I wasn’t talking about a pro baseball player throwing a fastball. But I understand the mechanics of that and it’s not the same as a serve.
@@TomAllsopp ruclips.net/video/MVAjxBb6HLY/видео.html. Much closer than you might realize.
@@marktace1 well yeah, I promote a throwing action, and I understand how a throwing action works for baseball, but I don’t teach it to my 3.5 players
@@TomAllsopp fair enough.
@@marktace1 I usually get people telling me the serve isn’t a throwing motion. I think there’s a lot of similarities like you say. Pro athletes are always going to maximize the movements of each joint and muscle but for the majority of players they’re probably best to stay well within the range of movements.
Hi Tom, great to see you and Jeff in one video. This video from the guys from racquet flex helped me to get some extra power. ruclips.net/video/S10nJN2Y1og/видео.html
Far more like a volleyball spike than a linear throwing motion
At the basic level, yes. Not enough arm rotation for an advanced serve ruclips.net/video/-NzZqFwBX8M/видео.htmlsi=pLDHbqR6yd_daWFg
SET THE BELL NOTIFICATION ON YOUR CHANNEL PRONTO! At the moment is not possible and you are losing viewership.

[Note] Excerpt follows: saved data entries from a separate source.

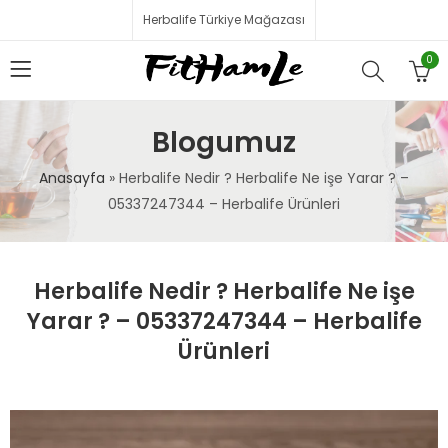
Herbalife Türkiye Mağazası
0
Blogumuz
Anasayfa
»
Herbalife Nedir ? Herbalife Ne işe Yarar ? –
05337247344 – Herbalife Ürünleri
Herbalife Nedir ? Herbalife Ne işe
Yarar ? – 05337247344 – Herbalife
Ürünleri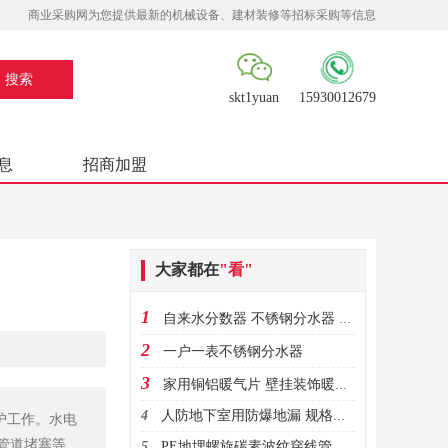
商业采购网为您提供最新的机械设备、建材装修等招标采购等信息
skt1yuan
15930012679
息
招商加盟
大家都在
"看"
1
自来水分数器 不锈钢分水器 10路消防水带专用分水器
2
一户一表不锈钢分水器
3
家用铜铝暖气片 壁挂装饰暖气片 支持定制厂家直销
4
人防地下室用防爆地漏 规格多样 质量放心
护工作。水电
管道堵塞等问
5
PE地埋螺旋碳素波纹穿线管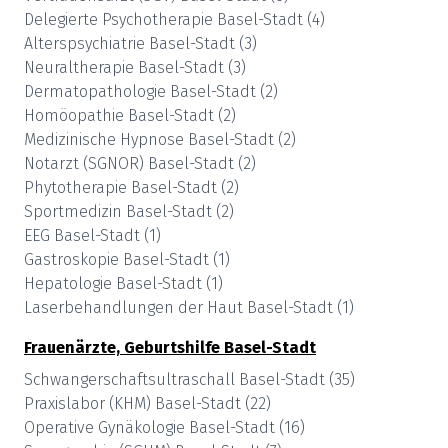
Delegierte Psychotherapie
Basel-Stadt
(
4
)
Alterspsychiatrie
Basel-Stadt
(
3
)
Neuraltherapie
Basel-Stadt
(
3
)
Dermatopathologie
Basel-Stadt
(
2
)
Homöopathie
Basel-Stadt
(
2
)
Medizinische Hypnose
Basel-Stadt
(
2
)
Notarzt (SGNOR)
Basel-Stadt
(
2
)
Phytotherapie
Basel-Stadt
(
2
)
Sportmedizin
Basel-Stadt
(
2
)
EEG
Basel-Stadt
(
1
)
Gastroskopie
Basel-Stadt
(
1
)
Hepatologie
Basel-Stadt
(
1
)
Laserbehandlungen der Haut
Basel-Stadt
(
1
)
Frauenärzte, Geburtshilfe
Basel-Stadt
Schwangerschaftsultraschall
Basel-Stadt
(
35
)
Praxislabor (KHM)
Basel-Stadt
(
22
)
Operative Gynäkologie
Basel-Stadt
(
16
)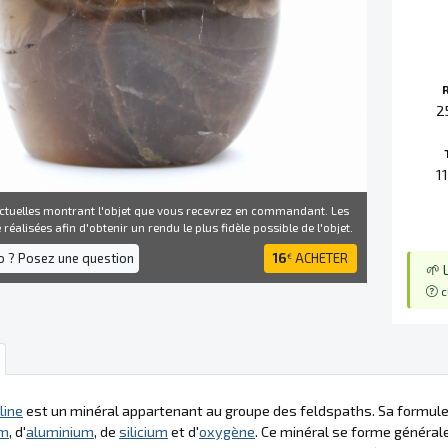
2
1
ctuelles montrant l'objet que vous recevrez en commandant. Les
réalisées afin d'obtenir un rendu le plus fidèle possible de l'objet.
fo ? Posez une question
16
ACHETER
€
🌱 
c
line
est un minéral appartenant au groupe des feldspaths. Sa formule
um
, d'
aluminium
, de
silicium
et d'
oxygène
. Ce minéral se forme généra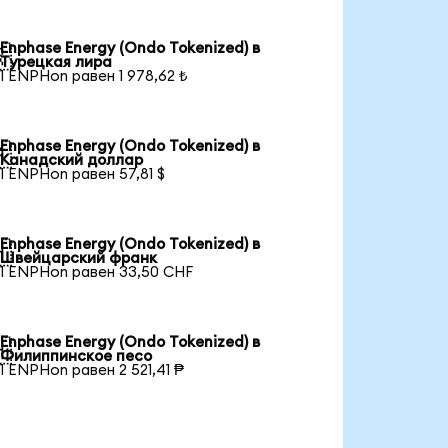
Enphase Energy (Ondo Tokenized) в

Турецкая лира
1 ENPHon равен 1 978,62 ₺
Enphase Energy (Ondo Tokenized) в

Канадский доллар
1 ENPHon равен 57,81 $
Enphase Energy (Ondo Tokenized) в

Швейцарский франк
1 ENPHon равен 33,50 CHF
Enphase Energy (Ondo Tokenized) в

Филиппинское песо
1 ENPHon равен 2 521,41 ₱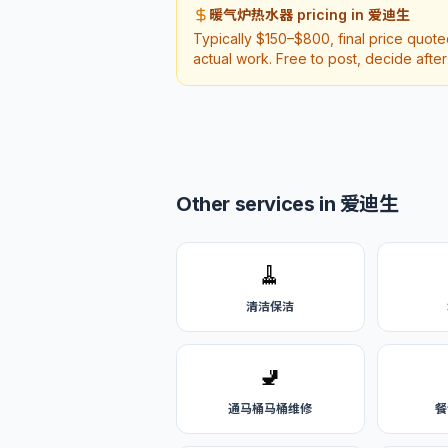
暖气炉热水器 pricing in 爱迪生
Typically $150–$800, final price quot
actual work. Free to post, decide afte
Other services in 爱迪生
🧹
清洁保洁
🚽
通马桶马桶维修
餐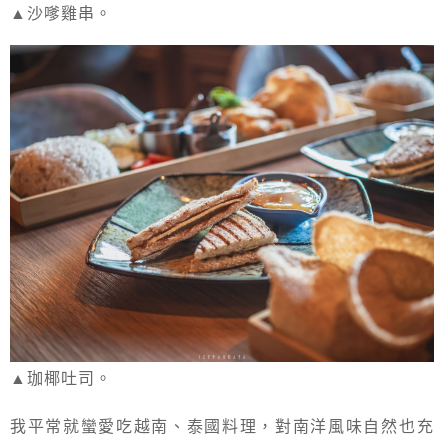
▲沙嗲雞串。
▲珈椰吐司。
我平常就蠻愛吃越南、泰國料理，對南洋風味自然也充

It works for some other people, but other people have also said this. What message are you getting? My settings say its working.
Both of these guys have weak rotation on the serve into the court. There is a physics remedy for this. BTW: the guy on the left clearly does not know how to throw a ball with power. Probably not from America.
You’ve posted 46 negative comments on my channel, you’d think you’d know who I am by now. I know who you are, and I’ve seen your serve and serve advice. Lol!
@@TomAllsopp Now if you can only count to 50. Those people who easily dismiss, what they don’t understand generally correlate, in direct proportion to their ignorance on the subject. In other words, they will never know until they try.
@@TomAllsopp The only thing I know about you is that you are afraid to come to one of my Physics of Tennis demonstrations: where I will sent up the radar gun and you can try to out-pace my serve - lots of luck (lol) with that . And bring along your buddy Salty Jeff from Colorado and he can learn some physics as well.